# PROVIDED MATERIAL
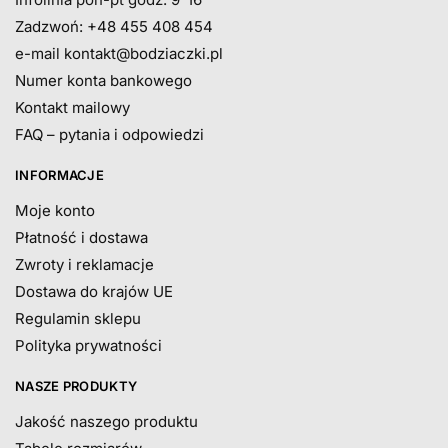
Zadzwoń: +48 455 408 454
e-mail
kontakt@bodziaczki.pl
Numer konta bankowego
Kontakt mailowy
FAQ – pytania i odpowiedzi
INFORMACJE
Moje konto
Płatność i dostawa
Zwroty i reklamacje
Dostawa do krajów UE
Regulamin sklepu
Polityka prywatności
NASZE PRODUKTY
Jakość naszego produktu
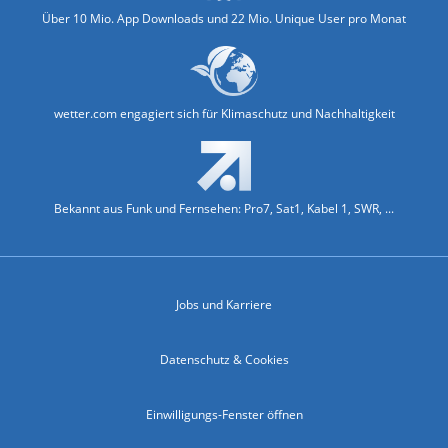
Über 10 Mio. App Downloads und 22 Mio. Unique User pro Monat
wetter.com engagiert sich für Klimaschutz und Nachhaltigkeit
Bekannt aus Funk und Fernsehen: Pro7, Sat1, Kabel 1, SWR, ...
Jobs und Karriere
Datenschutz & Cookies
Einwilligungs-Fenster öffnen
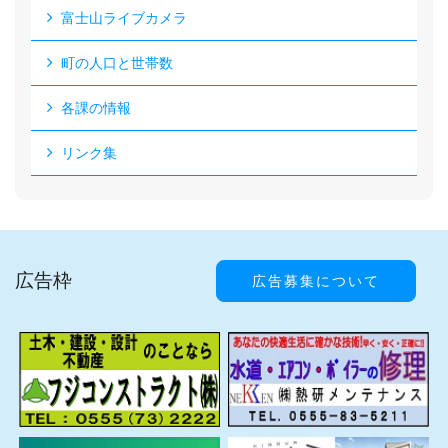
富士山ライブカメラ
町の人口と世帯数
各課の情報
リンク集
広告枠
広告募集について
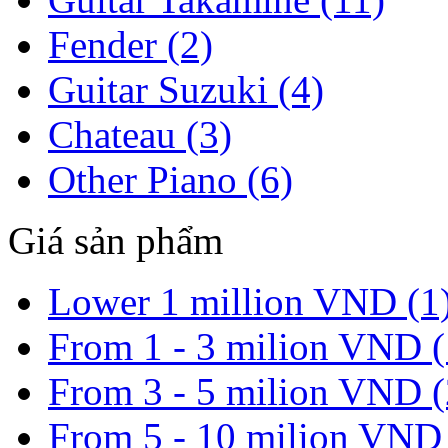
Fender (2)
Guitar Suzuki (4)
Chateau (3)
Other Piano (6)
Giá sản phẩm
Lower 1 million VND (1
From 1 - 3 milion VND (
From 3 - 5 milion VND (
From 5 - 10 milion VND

# TASK TO COMPLETE
Give back exactly the lines from the line with "Über 10 Mio." through the end of the material above, and omit every picture.

# RESULT
Über 10 Mio. App Downloads und 22 Mio. Unique User pro Monat
wetter.com engagiert sich für Klimaschutz und Nachhaltigkeit
Bekannt aus Funk und Fernsehen: Pro7, Sat1, Kabel 1, SWR, ...
Jobs und Karriere
Datenschutz & Cookies
Einwilligungs-Fenster öffnen
富士山ライブカメラ
町の人口と世帯数
各課の情報
リンク集
広告枠
広告募集について
Fender (2)
Guitar Suzuki (4)
Chateau (3)
Other Piano (6)
Giá sản phẩm
Lower 1 million VND (1
From 1 - 3 milion VND (
From 3 - 5 milion VND (
From 5 - 10 milion VND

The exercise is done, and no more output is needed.